Ariana, a girl he thought he loved before he actually knew what love was, had promised to go with him when he kicked AWOL, but when he showed up at her door in the middle of the night, she wouldn’t even step over the threshold. It was as if there was an invisible barrier between them that could not be breached. She was remorseful, but more than that, she seemed relieved to be on the other side of that door, still welcome in her own home. It made it painfully clear how truly alone he was.
Connor was angry at her that night, and he held on to that anger for a long time. Now, however, he’s more angry at himself. Wanting her to join him in this seedy fugitive life was pure selfishness. If he truly cared for her, he would have protected her from it, rather than pull her into it.
So much has changed since then. Connor remembers hearing somewhere that it takes seven years for one’s body to purge itself of all its biological matter and replace it. Every seven years, everyone is literally a new person. For Connor, he couldn’t be more different after two years. It’s as if he’s been unwound and put back together again.
Will his parents recognize the change? Will they care? Perhaps they’ll see a stranger at their door. Or maybe they’ll be strangers to him. And then there’s his brother, Lucas. Connor can’t help but imagine him as the same thirteen-year-old he was. He won’t be. What must it be like to be the younger brother of the notorious Akron AWOL. Lucas must despise him.
The journey here began well enough. Sonia didn’t offer him her car, of course. They both knew he had to leave no ties to the antique shop, in case he got caught. Instead he stole a car that had small dunes of runoff mud wedged beneath the tires, a clear indication that it hadn’t been moved for a while, and wouldn’t be immediately missed. He could probably bring it back, park it in the same place and the owners wouldn’t even know it was gone.
The drive from Akron to Columbus took less than two hours. That was the easy part. But actually going to his old front door—that was a different story.
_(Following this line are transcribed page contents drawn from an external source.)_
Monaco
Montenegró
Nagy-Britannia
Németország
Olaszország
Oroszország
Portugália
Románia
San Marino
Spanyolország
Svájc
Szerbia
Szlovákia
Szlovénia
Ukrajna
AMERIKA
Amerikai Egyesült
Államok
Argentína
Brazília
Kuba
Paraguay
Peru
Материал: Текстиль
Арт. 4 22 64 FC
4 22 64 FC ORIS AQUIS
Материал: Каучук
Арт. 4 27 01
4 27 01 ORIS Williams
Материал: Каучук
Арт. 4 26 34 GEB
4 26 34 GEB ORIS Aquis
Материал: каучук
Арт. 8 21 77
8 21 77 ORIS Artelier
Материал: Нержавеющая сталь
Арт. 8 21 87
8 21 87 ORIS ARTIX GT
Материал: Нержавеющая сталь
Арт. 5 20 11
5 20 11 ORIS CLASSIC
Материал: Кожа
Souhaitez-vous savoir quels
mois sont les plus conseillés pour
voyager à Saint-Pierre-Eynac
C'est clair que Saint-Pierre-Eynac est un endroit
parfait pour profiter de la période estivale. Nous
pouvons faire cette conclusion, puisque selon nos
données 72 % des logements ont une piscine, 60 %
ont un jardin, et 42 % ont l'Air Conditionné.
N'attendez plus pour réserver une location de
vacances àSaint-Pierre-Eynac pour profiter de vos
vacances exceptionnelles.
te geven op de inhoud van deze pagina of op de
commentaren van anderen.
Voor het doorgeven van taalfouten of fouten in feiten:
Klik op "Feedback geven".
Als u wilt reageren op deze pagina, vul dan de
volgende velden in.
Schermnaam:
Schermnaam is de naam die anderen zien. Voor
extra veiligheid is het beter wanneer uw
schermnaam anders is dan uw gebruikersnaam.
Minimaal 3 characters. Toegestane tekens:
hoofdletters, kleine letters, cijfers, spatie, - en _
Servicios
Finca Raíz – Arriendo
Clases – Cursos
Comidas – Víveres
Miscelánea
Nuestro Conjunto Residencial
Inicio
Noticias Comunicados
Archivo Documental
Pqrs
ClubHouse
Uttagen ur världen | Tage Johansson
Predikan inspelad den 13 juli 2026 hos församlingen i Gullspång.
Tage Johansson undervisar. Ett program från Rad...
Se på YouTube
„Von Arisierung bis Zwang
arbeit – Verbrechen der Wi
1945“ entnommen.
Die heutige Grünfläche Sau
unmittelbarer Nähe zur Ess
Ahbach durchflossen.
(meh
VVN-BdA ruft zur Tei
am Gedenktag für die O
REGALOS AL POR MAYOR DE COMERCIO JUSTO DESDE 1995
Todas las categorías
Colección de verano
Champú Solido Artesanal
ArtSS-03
The reconnaissance ride through his neighborhood earlier that afternoon was the first indication of how difficult this would be. Memories of his pre-AWOL life kept leaping out so vividly, he sometimes swerved the car as if they were actual obstacles in his path—just as he did when he retrieved the stem cells with Risa and Beau. What a waste that whole excursion will have been if they can’t fix the printer. He can tell himself his reason for going home is to enlist his father’s help in repairing it, but Risa was right, it’s just an excuse. Still, if they’ve had the change of heart he dreams they’ve had, it wouldn’t be out of the question.